[YOUR ASSIGNMENT]
Retype exactly the lines from the one holding "サーバーが不安定だったり、ちょっとした設定ミスで表示されなく" through the final line of the data, both included.

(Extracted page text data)
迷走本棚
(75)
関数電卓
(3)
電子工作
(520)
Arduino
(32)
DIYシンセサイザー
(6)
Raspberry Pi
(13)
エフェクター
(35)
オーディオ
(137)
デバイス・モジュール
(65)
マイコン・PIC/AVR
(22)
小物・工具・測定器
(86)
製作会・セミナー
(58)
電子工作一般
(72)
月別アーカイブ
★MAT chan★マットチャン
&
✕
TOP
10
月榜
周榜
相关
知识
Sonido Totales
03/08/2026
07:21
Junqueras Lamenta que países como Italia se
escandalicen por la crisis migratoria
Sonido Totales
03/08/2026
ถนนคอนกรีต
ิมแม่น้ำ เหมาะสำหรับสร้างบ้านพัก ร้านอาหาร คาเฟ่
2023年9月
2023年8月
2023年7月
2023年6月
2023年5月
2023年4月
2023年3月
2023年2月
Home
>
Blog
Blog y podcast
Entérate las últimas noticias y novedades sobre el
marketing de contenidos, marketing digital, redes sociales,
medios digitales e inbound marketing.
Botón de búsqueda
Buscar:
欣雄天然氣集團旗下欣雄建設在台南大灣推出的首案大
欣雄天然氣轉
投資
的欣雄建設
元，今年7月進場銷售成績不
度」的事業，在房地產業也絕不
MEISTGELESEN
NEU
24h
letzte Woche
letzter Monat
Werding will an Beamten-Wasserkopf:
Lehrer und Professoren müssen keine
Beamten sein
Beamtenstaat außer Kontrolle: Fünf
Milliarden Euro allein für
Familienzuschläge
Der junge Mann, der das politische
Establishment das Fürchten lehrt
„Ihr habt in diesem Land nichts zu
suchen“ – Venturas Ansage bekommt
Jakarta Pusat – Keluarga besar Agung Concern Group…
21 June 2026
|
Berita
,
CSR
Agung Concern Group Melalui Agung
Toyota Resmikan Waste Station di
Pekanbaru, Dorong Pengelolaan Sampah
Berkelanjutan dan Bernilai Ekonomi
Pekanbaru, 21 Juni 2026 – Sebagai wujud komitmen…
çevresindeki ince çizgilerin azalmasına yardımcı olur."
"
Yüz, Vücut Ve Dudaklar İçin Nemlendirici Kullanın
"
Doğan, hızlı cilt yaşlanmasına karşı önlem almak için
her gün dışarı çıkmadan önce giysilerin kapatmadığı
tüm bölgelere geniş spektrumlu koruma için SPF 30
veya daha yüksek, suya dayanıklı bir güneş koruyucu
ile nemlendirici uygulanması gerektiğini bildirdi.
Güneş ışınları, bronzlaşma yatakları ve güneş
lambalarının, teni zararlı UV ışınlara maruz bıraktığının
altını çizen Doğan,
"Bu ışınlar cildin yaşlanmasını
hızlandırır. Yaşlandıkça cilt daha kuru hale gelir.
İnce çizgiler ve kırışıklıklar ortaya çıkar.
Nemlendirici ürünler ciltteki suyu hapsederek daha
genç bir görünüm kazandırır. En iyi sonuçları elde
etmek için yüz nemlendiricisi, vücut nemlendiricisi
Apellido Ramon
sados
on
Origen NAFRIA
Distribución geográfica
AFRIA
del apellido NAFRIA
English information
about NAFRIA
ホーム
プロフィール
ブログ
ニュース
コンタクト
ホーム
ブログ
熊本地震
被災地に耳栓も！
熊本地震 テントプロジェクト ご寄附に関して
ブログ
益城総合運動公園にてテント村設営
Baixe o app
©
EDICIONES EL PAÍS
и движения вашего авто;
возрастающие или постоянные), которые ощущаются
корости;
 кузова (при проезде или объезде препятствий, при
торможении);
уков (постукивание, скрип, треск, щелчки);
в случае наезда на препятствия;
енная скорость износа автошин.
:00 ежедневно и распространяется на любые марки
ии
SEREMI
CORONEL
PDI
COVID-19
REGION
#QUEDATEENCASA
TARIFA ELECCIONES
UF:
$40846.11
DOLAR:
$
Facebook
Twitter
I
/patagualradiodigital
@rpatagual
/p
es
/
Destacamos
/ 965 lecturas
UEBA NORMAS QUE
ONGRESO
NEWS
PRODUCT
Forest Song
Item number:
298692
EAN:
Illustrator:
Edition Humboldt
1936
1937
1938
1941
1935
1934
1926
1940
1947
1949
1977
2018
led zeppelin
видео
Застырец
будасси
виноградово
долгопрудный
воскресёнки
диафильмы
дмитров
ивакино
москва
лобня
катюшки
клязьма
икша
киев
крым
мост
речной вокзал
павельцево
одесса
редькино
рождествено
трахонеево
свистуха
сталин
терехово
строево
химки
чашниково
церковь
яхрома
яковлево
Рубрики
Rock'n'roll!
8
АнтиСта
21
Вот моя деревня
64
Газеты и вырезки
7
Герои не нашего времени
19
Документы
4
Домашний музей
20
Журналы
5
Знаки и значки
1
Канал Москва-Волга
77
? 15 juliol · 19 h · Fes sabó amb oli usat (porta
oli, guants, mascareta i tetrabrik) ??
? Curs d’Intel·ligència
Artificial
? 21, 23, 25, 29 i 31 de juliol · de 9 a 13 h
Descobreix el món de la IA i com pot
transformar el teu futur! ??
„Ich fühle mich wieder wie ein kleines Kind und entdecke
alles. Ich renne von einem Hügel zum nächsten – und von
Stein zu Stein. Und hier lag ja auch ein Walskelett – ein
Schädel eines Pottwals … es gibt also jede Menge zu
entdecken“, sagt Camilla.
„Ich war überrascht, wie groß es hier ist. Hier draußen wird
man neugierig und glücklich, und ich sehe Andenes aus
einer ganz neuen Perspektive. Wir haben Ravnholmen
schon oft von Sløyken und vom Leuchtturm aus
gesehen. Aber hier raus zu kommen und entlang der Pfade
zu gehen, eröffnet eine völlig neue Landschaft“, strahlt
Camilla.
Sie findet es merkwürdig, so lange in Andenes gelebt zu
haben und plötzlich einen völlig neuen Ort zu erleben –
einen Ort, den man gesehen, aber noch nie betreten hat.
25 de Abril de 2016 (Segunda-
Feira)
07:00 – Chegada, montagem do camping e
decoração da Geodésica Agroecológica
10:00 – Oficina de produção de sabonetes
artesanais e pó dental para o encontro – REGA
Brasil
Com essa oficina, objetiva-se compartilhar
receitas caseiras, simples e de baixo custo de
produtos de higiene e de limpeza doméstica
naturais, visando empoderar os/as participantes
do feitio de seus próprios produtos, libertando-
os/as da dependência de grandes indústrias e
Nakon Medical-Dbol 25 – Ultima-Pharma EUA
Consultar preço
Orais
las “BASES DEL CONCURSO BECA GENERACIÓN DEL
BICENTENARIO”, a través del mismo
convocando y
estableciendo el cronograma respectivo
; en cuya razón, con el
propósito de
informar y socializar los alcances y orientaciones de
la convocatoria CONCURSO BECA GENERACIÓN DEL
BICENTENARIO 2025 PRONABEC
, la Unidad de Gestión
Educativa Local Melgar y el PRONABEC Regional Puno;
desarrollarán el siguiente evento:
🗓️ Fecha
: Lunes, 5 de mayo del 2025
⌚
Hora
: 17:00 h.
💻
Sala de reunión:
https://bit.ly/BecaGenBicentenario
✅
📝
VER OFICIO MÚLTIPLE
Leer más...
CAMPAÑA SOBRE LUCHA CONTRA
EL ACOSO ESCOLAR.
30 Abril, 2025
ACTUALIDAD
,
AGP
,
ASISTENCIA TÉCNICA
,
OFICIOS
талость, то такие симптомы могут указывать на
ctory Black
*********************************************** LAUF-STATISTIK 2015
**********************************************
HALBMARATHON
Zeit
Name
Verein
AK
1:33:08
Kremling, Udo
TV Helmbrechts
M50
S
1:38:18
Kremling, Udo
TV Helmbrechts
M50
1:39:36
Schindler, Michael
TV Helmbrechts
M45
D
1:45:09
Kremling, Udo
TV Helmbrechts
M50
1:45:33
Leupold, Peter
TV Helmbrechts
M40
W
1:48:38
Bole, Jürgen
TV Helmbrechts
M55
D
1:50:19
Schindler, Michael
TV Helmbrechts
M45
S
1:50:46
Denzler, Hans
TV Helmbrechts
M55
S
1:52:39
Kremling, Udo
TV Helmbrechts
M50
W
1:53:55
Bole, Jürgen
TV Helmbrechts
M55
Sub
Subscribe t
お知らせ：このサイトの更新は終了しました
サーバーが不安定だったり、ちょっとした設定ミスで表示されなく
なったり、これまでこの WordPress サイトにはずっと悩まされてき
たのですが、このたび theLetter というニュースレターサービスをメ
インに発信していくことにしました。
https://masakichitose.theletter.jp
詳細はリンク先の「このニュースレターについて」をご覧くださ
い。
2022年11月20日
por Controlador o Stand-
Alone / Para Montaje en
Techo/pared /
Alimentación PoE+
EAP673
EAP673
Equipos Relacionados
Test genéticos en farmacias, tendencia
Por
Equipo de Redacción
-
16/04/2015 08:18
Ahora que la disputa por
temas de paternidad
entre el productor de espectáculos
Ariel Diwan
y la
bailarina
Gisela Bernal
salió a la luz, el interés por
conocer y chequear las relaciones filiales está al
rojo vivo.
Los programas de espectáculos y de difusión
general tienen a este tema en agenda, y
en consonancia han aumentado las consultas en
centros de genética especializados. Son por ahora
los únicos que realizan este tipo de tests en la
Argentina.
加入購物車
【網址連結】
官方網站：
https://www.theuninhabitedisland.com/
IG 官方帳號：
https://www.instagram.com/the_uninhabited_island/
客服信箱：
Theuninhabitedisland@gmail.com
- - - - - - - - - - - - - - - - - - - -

[RESULT OF THE TASK]
サーバーが不安定だったり、ちょっとした設定ミスで表示されなく
なったり、これまでこの WordPress サイトにはずっと悩まされてき
たのですが、このたび theLetter というニュースレターサービスをメ
インに発信していくことにしました。
https://masakichitose.theletter.jp
詳細はリンク先の「このニュースレターについて」をご覧くださ
い。
2022年11月20日
por Controlador o Stand-
Alone / Para Montaje en
Techo/pared /
Alimentación PoE+
EAP673
EAP673
Equipos Relacionados
Test genéticos en farmacias, tendencia
Por
Equipo de Redacción
-
16/04/2015 08:18
Ahora que la disputa por
temas de paternidad
entre el productor de espectáculos
Ariel Diwan
y la
bailarina
Gisela Bernal
salió a la luz, el interés por
conocer y chequear las relaciones filiales está al
rojo vivo.
Los programas de espectáculos y de difusión
general tienen a este tema en agenda, y
en consonancia han aumentado las consultas en
centros de genética especializados. Son por ahora
los únicos que realizan este tipo de tests en la
Argentina.
加入購物車
【網址連結】
官方網站：
https://www.theuninhabitedisland.com/
IG 官方帳號：
https://www.instagram.com/the_uninhabited_island/
客服信箱：
Theuninhabitedisland@gmail.com
- - - - - - - - - - - - - - - - - - - -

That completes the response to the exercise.